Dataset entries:
%%
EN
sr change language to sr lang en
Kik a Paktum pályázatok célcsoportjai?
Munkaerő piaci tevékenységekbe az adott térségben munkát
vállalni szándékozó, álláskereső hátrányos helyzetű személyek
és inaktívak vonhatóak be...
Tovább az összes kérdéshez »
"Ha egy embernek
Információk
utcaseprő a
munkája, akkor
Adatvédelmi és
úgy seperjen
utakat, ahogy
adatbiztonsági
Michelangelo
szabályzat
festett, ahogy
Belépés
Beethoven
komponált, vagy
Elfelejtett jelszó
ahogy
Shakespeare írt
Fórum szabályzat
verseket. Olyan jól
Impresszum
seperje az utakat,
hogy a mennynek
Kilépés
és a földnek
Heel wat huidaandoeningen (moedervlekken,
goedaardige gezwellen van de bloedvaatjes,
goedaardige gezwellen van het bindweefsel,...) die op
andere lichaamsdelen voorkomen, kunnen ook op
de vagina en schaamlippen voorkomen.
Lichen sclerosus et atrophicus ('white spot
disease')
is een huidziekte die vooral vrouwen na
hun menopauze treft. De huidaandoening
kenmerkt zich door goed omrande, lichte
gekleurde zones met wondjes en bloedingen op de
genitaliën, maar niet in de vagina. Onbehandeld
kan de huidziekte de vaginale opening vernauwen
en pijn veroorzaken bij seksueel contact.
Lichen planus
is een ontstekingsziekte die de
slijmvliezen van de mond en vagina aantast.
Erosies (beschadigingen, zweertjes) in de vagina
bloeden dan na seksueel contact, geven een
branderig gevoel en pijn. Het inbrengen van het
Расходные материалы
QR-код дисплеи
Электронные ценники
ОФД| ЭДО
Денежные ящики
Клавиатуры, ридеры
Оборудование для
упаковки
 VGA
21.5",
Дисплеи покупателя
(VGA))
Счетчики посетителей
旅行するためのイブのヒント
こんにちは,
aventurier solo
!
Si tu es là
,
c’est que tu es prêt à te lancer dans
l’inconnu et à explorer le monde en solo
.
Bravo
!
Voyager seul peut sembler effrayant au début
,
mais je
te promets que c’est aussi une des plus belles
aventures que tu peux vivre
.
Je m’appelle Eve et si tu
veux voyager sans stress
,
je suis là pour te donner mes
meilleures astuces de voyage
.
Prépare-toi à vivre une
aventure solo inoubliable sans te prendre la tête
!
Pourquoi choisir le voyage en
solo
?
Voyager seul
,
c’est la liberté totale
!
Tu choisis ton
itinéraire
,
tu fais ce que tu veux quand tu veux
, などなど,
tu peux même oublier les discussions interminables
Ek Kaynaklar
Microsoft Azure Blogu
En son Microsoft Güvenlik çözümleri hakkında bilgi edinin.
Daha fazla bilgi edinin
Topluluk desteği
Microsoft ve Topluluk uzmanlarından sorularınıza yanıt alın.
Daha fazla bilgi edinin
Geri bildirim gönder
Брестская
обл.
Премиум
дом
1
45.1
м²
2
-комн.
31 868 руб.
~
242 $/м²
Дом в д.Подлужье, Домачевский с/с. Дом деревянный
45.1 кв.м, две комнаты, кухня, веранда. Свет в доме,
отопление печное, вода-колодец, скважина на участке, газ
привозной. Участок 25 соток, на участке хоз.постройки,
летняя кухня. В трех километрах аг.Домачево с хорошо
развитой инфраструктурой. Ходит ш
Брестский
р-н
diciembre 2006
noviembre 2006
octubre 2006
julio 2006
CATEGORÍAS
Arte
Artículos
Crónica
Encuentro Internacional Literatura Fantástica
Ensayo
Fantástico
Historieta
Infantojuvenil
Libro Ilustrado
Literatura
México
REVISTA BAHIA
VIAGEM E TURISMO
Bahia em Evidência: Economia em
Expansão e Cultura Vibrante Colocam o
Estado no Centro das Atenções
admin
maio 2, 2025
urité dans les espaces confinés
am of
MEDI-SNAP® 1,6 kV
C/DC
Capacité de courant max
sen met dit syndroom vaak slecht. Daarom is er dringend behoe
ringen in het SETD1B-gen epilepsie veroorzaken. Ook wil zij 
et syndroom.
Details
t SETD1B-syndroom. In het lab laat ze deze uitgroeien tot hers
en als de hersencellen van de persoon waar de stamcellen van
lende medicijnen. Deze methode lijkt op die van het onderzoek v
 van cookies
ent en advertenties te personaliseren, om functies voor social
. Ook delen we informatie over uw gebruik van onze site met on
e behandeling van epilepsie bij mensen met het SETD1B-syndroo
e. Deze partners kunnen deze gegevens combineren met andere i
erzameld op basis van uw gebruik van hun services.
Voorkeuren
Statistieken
%%
- _Your objective_:
Look through the entries and return every line where "gebruik" appears.

- _Result for this task_:
. Ook delen we informatie over uw gebruik van onze site met on
erzameld op basis van uw gebruik van hun services.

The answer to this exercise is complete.